涼しい顔をしていたけれど百瀬くん自身は、禁煙できているのだろうか。


この三日間、変わらず夜遅くまで出勤している彼と、私も卒論やバイトで忙しくて、まともに顔を合わせていなかった。

それでも、脳内でちゃんと気を紛らわせてくるのだから彼の影響力はやっぱり恐ろしい。


「ふふ、スミちゃんのぎゅううれしい〜」

「私も。」


ぎゅうぎゅう、とほっぺをくっつけながら抱き締め返してくれる可愛い力に、ずっと頭を悩ましてくる熱から少しだけ解放される。

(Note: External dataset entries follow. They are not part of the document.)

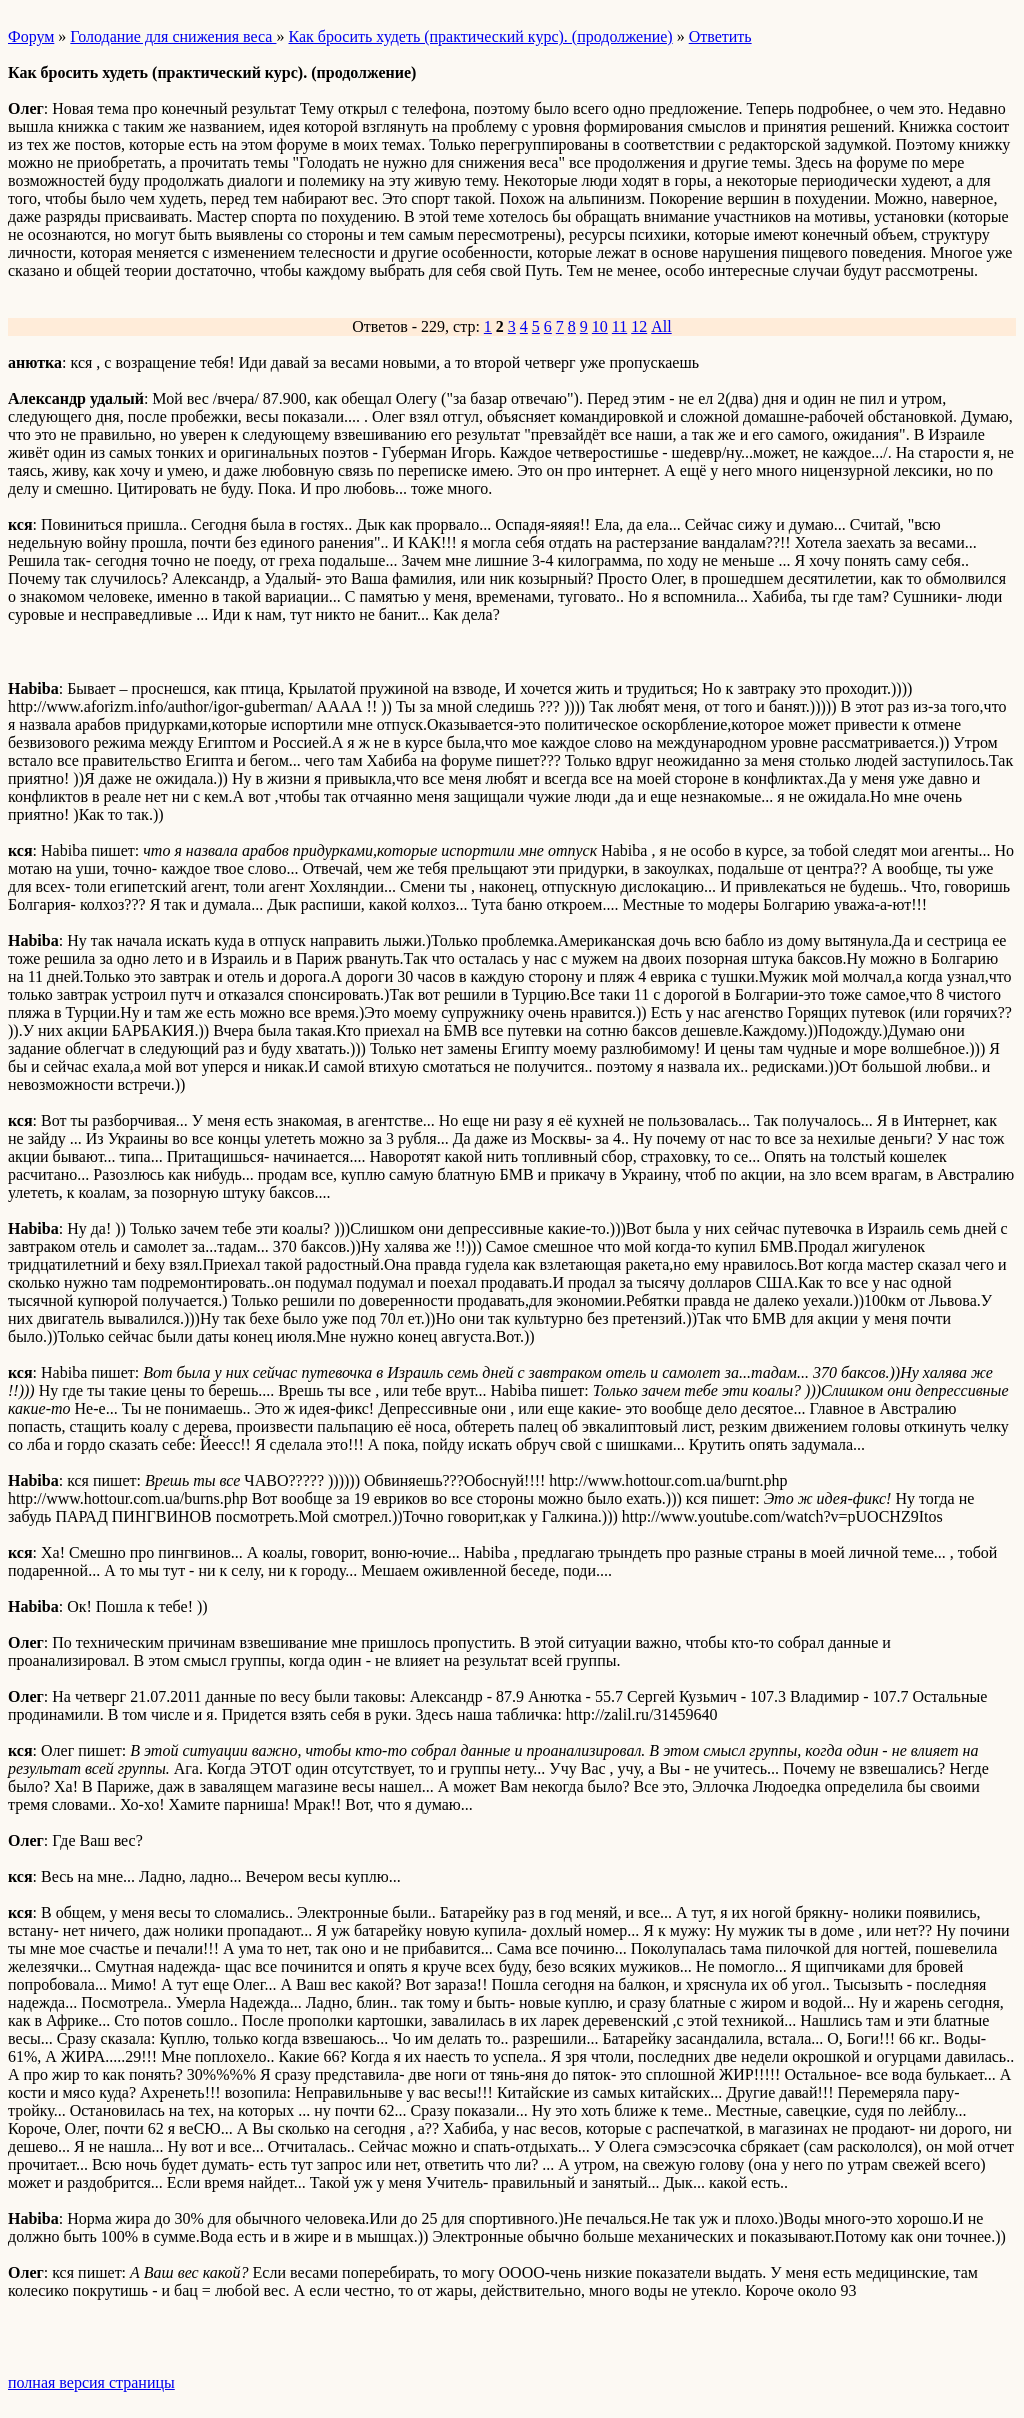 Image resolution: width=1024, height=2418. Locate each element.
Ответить (720, 36)
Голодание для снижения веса (173, 36)
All (661, 326)
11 (619, 326)
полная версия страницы (91, 2382)
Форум (31, 36)
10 (600, 326)
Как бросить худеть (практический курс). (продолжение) (480, 36)
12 (639, 326) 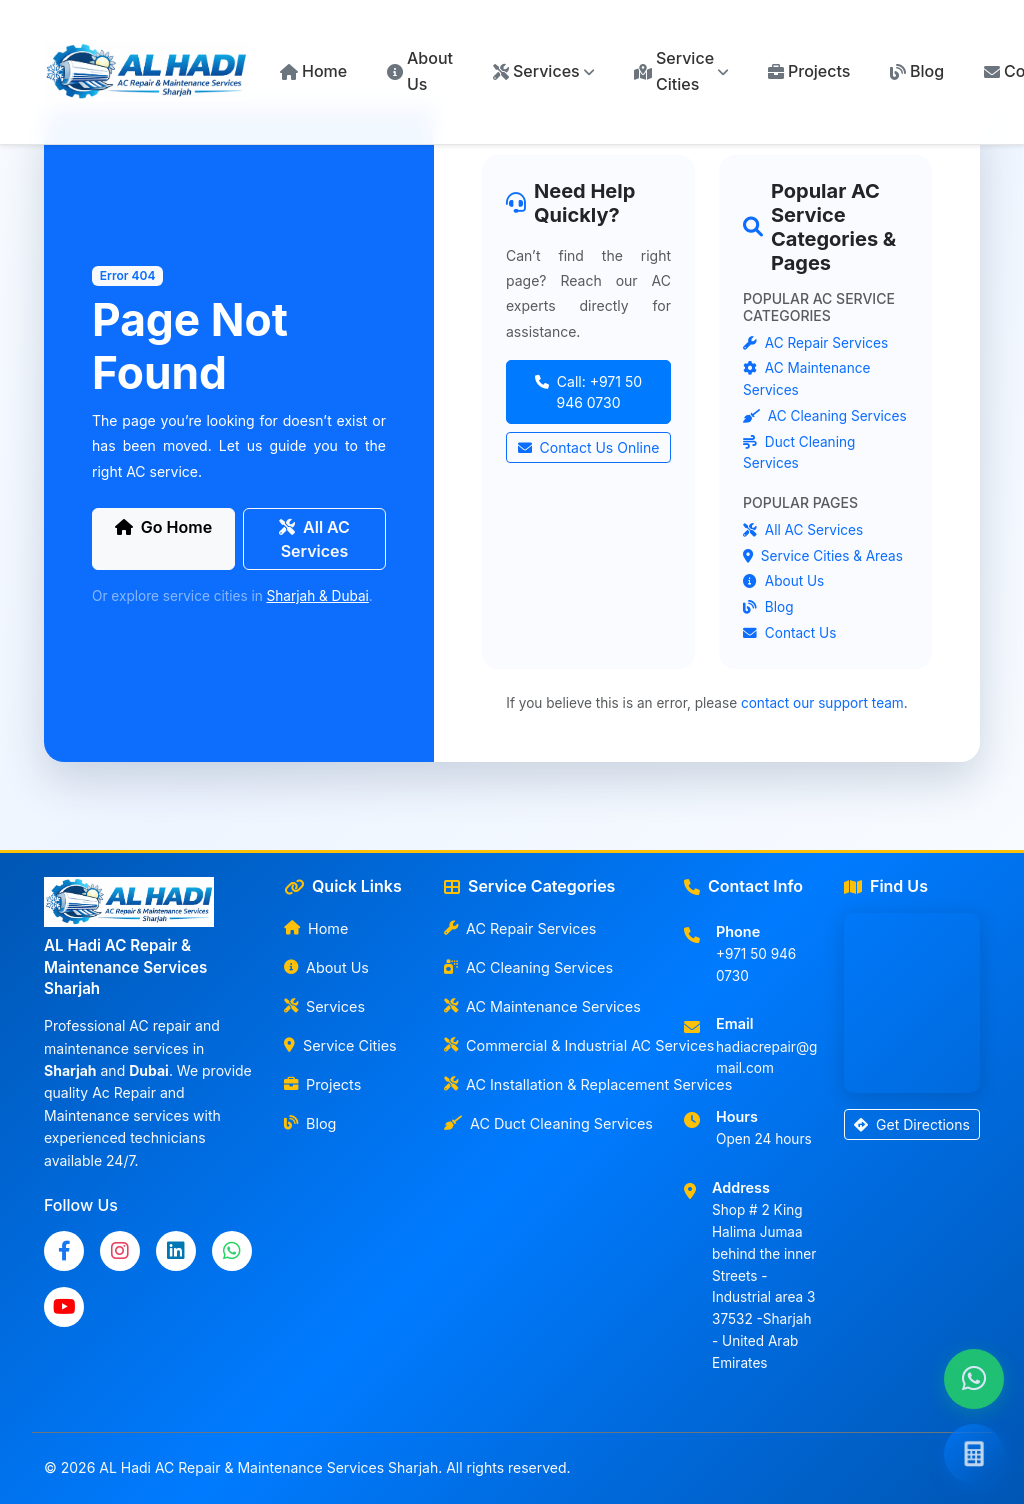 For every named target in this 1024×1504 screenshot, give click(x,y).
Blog (917, 71)
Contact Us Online (589, 447)
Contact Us (789, 633)
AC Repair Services (815, 343)
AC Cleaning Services (825, 416)
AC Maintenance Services (542, 1006)
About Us (420, 71)
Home (313, 71)
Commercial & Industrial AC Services (552, 1045)
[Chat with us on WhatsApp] (974, 1379)
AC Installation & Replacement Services (552, 1084)
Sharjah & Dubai (318, 596)
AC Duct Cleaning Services (548, 1123)
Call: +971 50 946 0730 (588, 392)
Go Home (163, 527)
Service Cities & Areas (823, 556)
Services (324, 1006)
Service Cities (340, 1045)
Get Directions (912, 1124)
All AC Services (314, 539)
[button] (543, 72)
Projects (809, 71)
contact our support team (822, 703)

そんなケイトからは、陽の光のような柔らかな香りがした。煙草をやめたから、嗅覚が鋭敏になっているのかもしれない。


「うーん?スミちゃん、においもしーちゃんにそっくりだ〜」

「……におい?」

「せっけんみたいなかわいいにおい〜」


はしゃぐ天使のような声が耳元を擽ぐる。

ケイトの口からは、また〝しーちゃん〟

同じタイミングで禁煙なんて、そんな偶然もあるんだなとしか思わなかった。
 
でも、匂いもそっくり、だなんて。



“そのまま俺の使ってていいですよ、ずっと”


困惑する脳裏に浮かぶのは、簡単に私の胸を擽ぐる艶やかな声。緊張しながらこっそり借り続けているボディソープ、彼と同じ石鹸の香りを纏う恥ずかしさと、ほんのちょっぴり浮ついた自分の心。


そういえば、今更だけれど、



「(しーちゃんも百瀬くんも、調理のお仕事…)」



胸が、とくとく、少しずつ早鐘を打ち始める。